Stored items
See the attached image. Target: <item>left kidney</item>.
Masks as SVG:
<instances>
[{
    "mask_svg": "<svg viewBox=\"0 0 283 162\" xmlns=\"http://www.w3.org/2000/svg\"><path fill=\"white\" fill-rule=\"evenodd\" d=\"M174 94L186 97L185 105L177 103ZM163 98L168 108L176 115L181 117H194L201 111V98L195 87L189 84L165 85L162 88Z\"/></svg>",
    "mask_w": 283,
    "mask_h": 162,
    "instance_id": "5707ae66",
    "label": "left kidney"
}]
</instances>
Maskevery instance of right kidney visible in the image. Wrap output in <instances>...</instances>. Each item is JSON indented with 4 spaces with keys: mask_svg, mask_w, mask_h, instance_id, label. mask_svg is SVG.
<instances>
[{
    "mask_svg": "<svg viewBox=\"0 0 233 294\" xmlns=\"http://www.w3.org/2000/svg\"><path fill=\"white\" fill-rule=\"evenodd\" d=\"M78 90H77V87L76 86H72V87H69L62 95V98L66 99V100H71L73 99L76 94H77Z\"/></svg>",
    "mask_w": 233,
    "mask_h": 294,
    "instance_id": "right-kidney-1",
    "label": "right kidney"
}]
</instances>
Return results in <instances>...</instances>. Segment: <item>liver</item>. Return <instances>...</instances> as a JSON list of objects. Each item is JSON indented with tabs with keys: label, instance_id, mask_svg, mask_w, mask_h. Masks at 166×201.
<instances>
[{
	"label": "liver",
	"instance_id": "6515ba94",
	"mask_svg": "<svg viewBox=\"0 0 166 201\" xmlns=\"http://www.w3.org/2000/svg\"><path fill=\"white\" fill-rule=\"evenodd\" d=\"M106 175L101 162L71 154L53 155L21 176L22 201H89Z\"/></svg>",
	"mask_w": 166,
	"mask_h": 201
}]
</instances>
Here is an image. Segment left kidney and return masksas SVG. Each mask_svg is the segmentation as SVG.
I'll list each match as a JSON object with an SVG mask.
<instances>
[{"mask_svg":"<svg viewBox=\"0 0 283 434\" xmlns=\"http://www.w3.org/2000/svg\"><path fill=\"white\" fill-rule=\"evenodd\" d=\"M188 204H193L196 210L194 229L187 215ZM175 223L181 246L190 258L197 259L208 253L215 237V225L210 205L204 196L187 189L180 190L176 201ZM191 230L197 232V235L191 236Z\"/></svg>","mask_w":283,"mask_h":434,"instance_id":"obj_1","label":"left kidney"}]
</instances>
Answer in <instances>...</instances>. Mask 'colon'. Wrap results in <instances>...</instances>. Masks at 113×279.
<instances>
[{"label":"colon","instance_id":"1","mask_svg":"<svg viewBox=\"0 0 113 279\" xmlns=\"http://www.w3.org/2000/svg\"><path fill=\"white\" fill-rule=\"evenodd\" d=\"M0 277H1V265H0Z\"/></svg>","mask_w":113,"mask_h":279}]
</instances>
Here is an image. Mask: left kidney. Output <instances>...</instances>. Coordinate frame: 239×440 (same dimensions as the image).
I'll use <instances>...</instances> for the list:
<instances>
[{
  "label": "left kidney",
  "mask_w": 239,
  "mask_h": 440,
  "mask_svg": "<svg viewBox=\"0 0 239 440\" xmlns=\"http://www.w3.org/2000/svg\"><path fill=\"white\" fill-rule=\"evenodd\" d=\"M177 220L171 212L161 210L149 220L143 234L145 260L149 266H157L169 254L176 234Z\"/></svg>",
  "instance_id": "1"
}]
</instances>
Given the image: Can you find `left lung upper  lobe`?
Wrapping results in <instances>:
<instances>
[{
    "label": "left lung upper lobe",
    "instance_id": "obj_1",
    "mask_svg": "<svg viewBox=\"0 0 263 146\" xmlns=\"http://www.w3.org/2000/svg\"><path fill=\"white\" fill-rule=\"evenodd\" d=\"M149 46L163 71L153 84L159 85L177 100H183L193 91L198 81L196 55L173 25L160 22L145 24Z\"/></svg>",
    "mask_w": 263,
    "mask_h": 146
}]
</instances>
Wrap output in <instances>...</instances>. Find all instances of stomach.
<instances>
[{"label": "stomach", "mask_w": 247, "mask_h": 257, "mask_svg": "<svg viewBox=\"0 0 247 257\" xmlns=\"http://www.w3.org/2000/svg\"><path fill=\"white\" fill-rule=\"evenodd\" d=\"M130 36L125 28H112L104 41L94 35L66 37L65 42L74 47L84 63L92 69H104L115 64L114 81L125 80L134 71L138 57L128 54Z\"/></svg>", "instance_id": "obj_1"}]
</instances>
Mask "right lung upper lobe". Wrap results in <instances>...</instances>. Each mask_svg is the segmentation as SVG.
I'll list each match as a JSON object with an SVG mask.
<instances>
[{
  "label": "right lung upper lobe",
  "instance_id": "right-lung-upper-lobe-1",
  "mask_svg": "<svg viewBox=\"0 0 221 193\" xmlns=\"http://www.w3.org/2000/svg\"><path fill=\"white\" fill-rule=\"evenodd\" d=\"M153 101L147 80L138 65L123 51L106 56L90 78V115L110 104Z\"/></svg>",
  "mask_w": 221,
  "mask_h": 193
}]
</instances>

**Your objective**. Word for word, retype the lines from the one containing "<instances>...</instances>. Each mask_svg" through the final line of the data, including both ends and nothing more.

**Response**.
Mask "right lung upper lobe". Wrap results in <instances>...</instances>. Each mask_svg is the segmentation as SVG.
I'll list each match as a JSON object with an SVG mask.
<instances>
[{
  "label": "right lung upper lobe",
  "instance_id": "right-lung-upper-lobe-1",
  "mask_svg": "<svg viewBox=\"0 0 221 193\" xmlns=\"http://www.w3.org/2000/svg\"><path fill=\"white\" fill-rule=\"evenodd\" d=\"M153 101L147 80L138 65L123 51L106 56L90 78V115L110 104Z\"/></svg>",
  "mask_w": 221,
  "mask_h": 193
}]
</instances>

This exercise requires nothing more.